* What you are asked to do *
Please give back the listing below word for word and drop any images.

* Provided records *
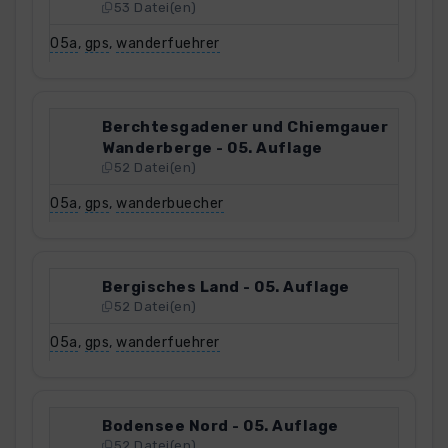
53 Datei(en)
05a
,
gps
,
wanderfuehrer
Berchtesgadener und Chiemgauer
Wanderberge - 05. Auflage
52 Datei(en)
05a
,
gps
,
wanderbuecher
Bergisches Land - 05. Auflage
52 Datei(en)
05a
,
gps
,
wanderfuehrer
Bodensee Nord - 05. Auflage
52 Datei(en)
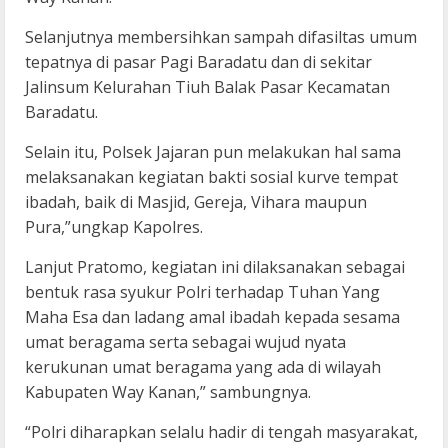
Selanjutnya membersihkan sampah difasiltas umum
tepatnya di pasar Pagi Baradatu dan di sekitar
Jalinsum Kelurahan Tiuh Balak Pasar Kecamatan
Baradatu.
Selain itu, Polsek Jajaran pun melakukan hal sama
melaksanakan kegiatan bakti sosial kurve tempat
ibadah, baik di Masjid, Gereja, Vihara maupun
Pura,”ungkap Kapolres.
Lanjut Pratomo, kegiatan ini dilaksanakan sebagai
bentuk rasa syukur Polri terhadap Tuhan Yang
Maha Esa dan ladang amal ibadah kepada sesama
umat beragama serta sebagai wujud nyata
kerukunan umat beragama yang ada di wilayah
Kabupaten Way Kanan,” sambungnya.
“Polri diharapkan selalu hadir di tengah masyarakat,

* Output for this task *
53 Datei(en)
05a
,
gps
,
wanderfuehrer
Berchtesgadener und Chiemgauer
Wanderberge - 05. Auflage
52 Datei(en)
05a
,
gps
,
wanderbuecher
Bergisches Land - 05. Auflage
52 Datei(en)
05a
,
gps
,
wanderfuehrer
Bodensee Nord - 05. Auflage
52 Datei(en)
Selanjutnya membersihkan sampah difasiltas umum
tepatnya di pasar Pagi Baradatu dan di sekitar
Jalinsum Kelurahan Tiuh Balak Pasar Kecamatan
Baradatu.
Selain itu, Polsek Jajaran pun melakukan hal sama
melaksanakan kegiatan bakti sosial kurve tempat
ibadah, baik di Masjid, Gereja, Vihara maupun
Pura,”ungkap Kapolres.
Lanjut Pratomo, kegiatan ini dilaksanakan sebagai
bentuk rasa syukur Polri terhadap Tuhan Yang
Maha Esa dan ladang amal ibadah kepada sesama
umat beragama serta sebagai wujud nyata
kerukunan umat beragama yang ada di wilayah
Kabupaten Way Kanan,” sambungnya.
“Polri diharapkan selalu hadir di tengah masyarakat,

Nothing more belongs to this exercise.